Iona: Also they were the same four corridors, which once they finished they started going through them again. And I thought they would meet more humans, it was just toys and drawings.
And also I still think it would be better having ice creams in the halfway break.
Alice: I know, I feel the same way. Who do you think would like this show?
Iona: I think maybe little children would like the rhino part and the soldiers part. Maybe also children my age would like it too. They would enjoy the magical key part and that she kept interrupting Robin.
Alice: Do you think she and Robin know each other in real life? Did one of them write it?
Iona: [Laughs] Don’t ask me questions like that because I don’t know who ever wrote any play in the world.
Alice: Ok. Do you know a lot about theatre?
Iona: Not a lot but I’ve seen many plays.
Alice: How many?
Iona: It’s too hard to picture but probably loads. This year… that will take a while to calculate. Can you give me a moment. [pause] Um, this is gonna take a while because there are so many. [counts] Ok, it’s three plays this year but I am sure I’m going to be seeing more. I really love theatre. I am in a drama club at school and we are going to be doing Aladdin. I’m lady in waiting two. At one point there’s going to be liquorice thrown at us and we get to eat it. [Long digression on school play follows, as well as a rendition of her pivotal line “I don’t know what all the fuss is about.”]
One other thing is, I have one of my friends in drama who is lady in waiting three called Celine. Acting companions are important because we have to wait a really long time to get on stage so we bring games to take the time away. Please can we make sure we put Celine in the article? Can I print it out and bring it into school?

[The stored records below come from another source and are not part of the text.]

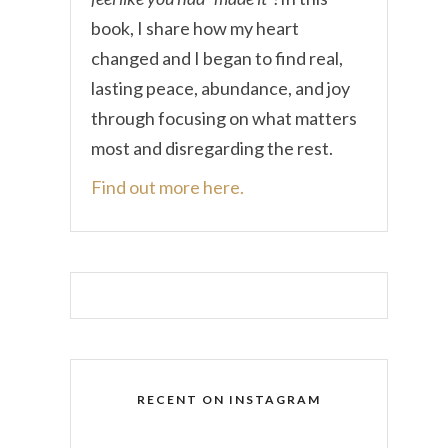
book, I share how my heart
changed and I began to find real,
lasting peace, abundance, and joy
through focusing on what matters
most and disregarding the rest.
Find out more here.
RECENT ON INSTAGRAM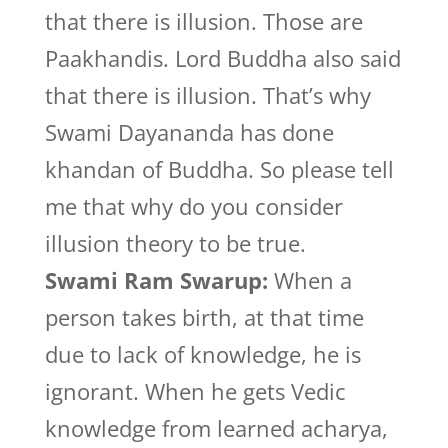
that there is illusion. Those are
Paakhandis. Lord Buddha also said
that there is illusion. That’s why
Swami Dayananda has done
khandan of Buddha. So please tell
me that why do you consider
illusion theory to be true.
Swami Ram Swarup:
When a
person takes birth, at that time
due to lack of knowledge, he is
ignorant. When he gets Vedic
knowledge from learned acharya,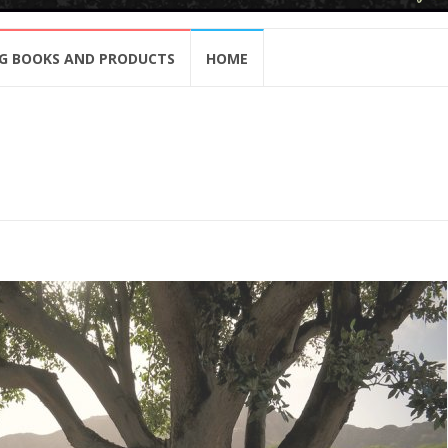
G BOOKS AND PRODUCTS
HOME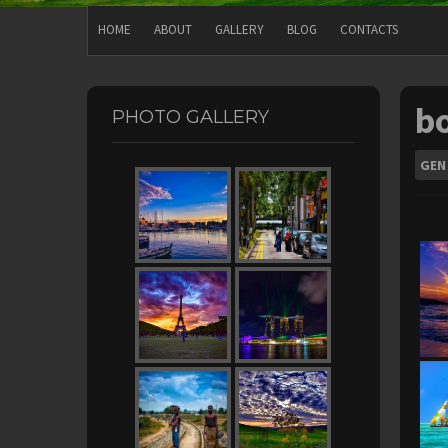
HOME
ABOUT
GALLERY
BLOG
CONTACTS
b
PHOTO GALLERY
GEN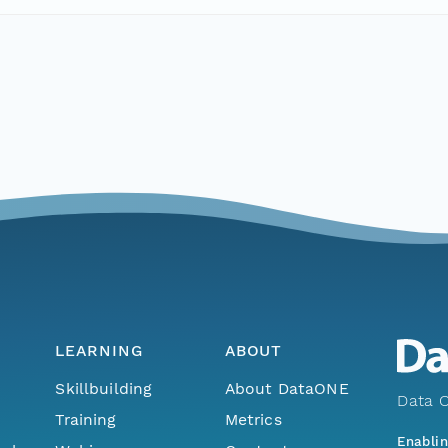
LEARNING
ABOUT
Skillbuilding
About DataONE
Data O
Training
Metrics
Enabli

Alice: Ok I’ll make sure. But what will people say when they read our review?
Iona: They’ll probably read through it carefully and think for a while, whether they want to see it or not.
Alice: Ok. And if you had to do a concluding line how would you sum it up?
Iona: I don’t think I can do that it’s too big and amazing to sum up.
Alice: What words would you use to describe it?
Iona: Is there such a word as carbifan? I don’t think anyone will know what that is. I made it as an abbreviation so it can be just one word that means cardboard fantastic. In a longer sentence that would be “it was fantastic how they projected it onto cardboard.”